当前位置:网站首页>[server data recovery] a case of RAID data recovery of a brand StorageWorks server
[server data recovery] a case of RAID data recovery of a brand StorageWorks server
2022-07-07 15:00:00 【North Asia data recovery】
Server data recovery environment :
A brand StorageWorks The server ;
8 block SAS Hard disk composition raid5, A hot spare .
Server failure :
During the operation of the server, two hard disks are offline successively , The server is down ,lun Not working properly . The server administrator contacts our data recovery center for data recovery .

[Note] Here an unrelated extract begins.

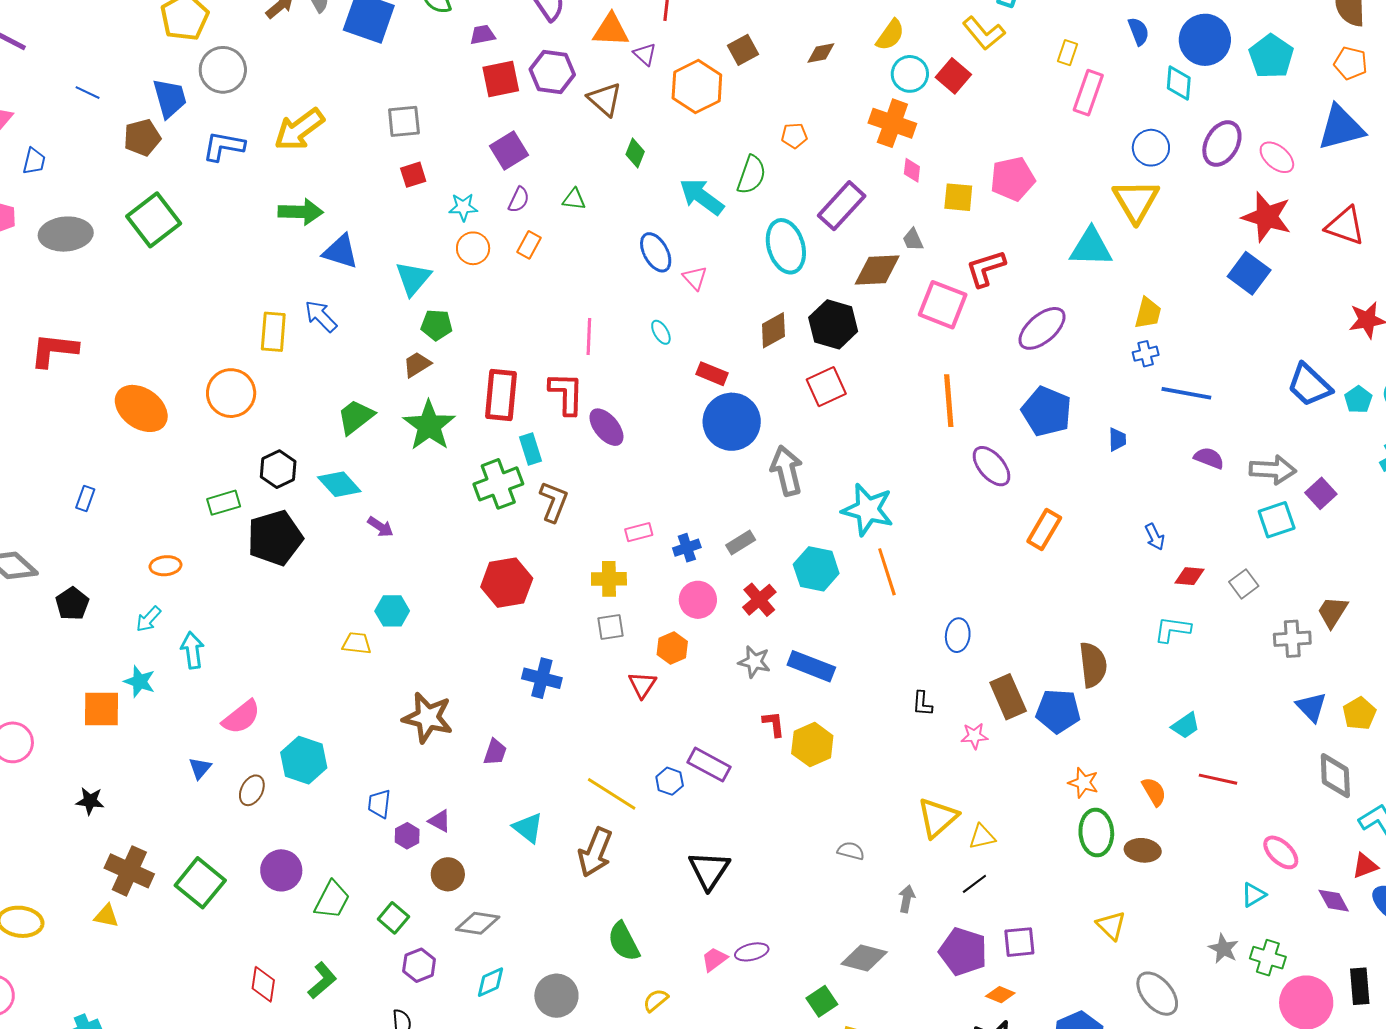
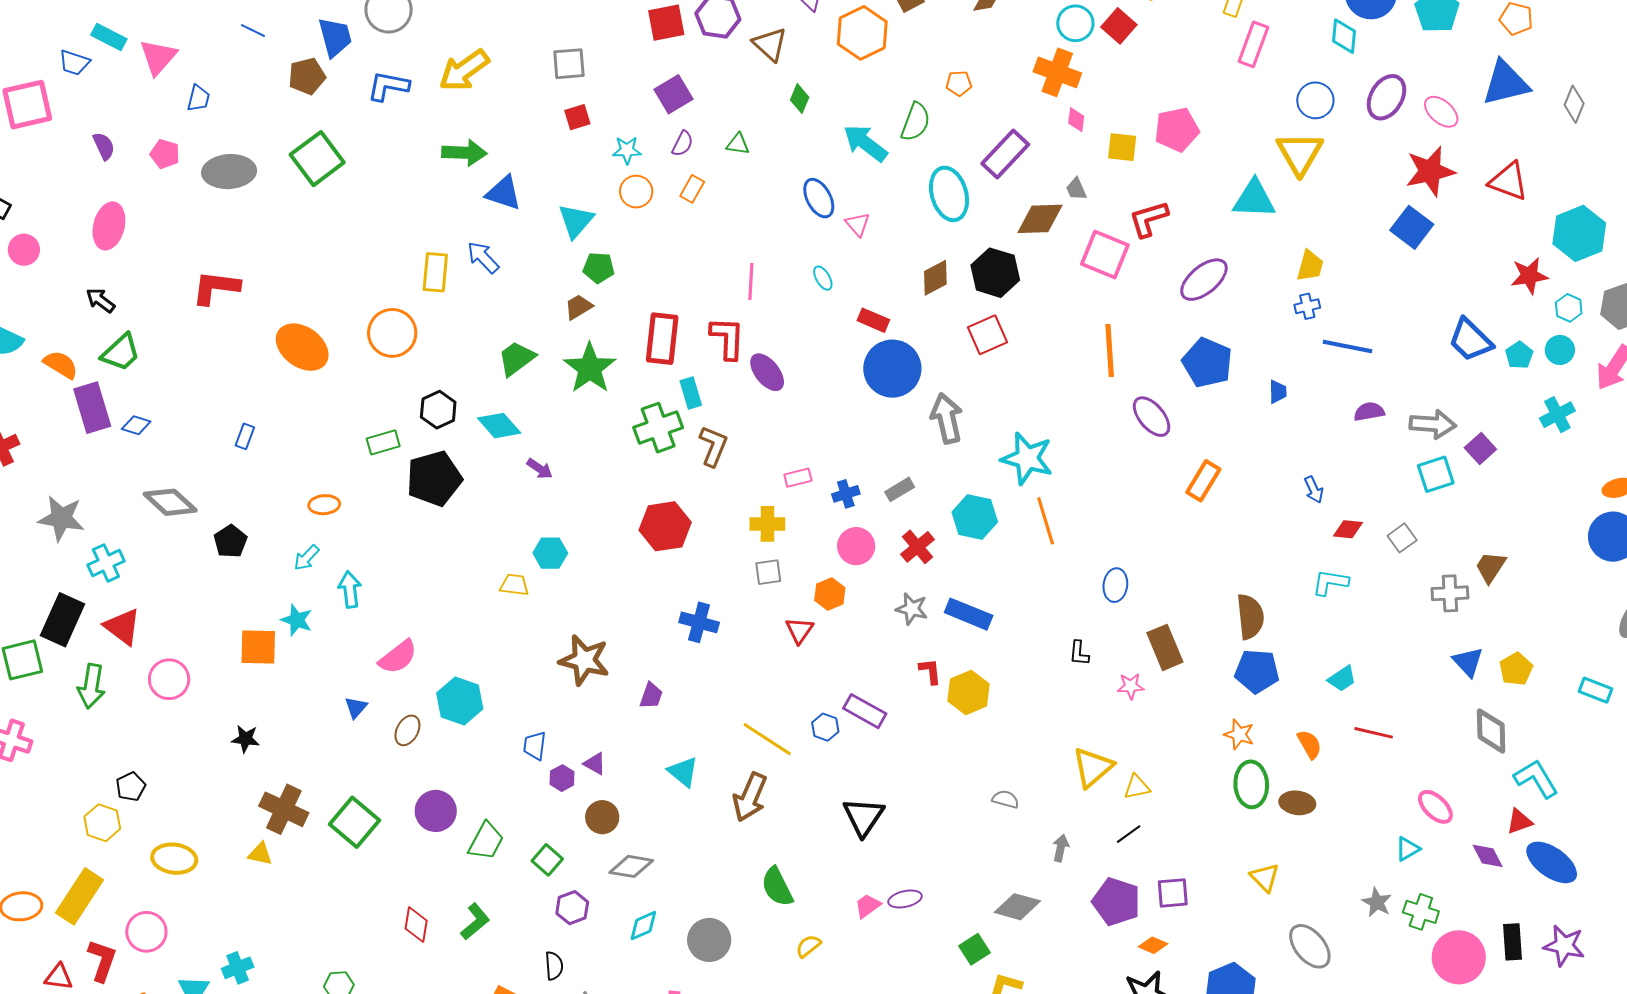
red star: (1267, 217) -> (1430, 171), turned -30
purple semicircle: (1209, 458) -> (1369, 412), turned -32
blue pentagon: (1058, 711) -> (1257, 671), moved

The server data recovery Engineer in our data recovery center performs physical detection and bad trace detection on all disks in the server , No problems were found .
Server data recovery process :
1、 Mirror all hard disks of the failed server , In case of secondary damage to the original data in the process of data recovery .
Part of the data backed up is shown in the figure below :
2、 Cause analysis of server failure :
At present, the preliminary understanding is based on RAID Of the group LUN Yes 6 individual , All assigned to HP-Unix Small computers use , Made by the top LVM Logic volume , The important data is Oracle Database and OA Server side . In case of failure, the performance of some disks in the server is unstable , The controller in this type of server will kick out the disk that it considers to be a bad disk RAID Group . And once RAID The dropped disk in the group reaches RAID The limit of the level allowed to drop the disk , So this RAID Will not be available , The server is down .
3、 Analysis server RAID Group structure :
Server's LUN It's all based on RAID Of the group , To recover server data, you need to analyze the underlying RAID Group information , Then reconstruct the original according to the analysis information RAID Group . The server data recovery engineer analyzed all the hard disks and found 4 The data of disk No. is different from that of other disks , I think it is hot Spare disc . Then analyze other data disks , analysis Oracle The distribution of database pages in each disk , And according to the data distribution, we get
RAID The stripe size of the Group , Disk sequence and data trend, etc RAID Important information about the group .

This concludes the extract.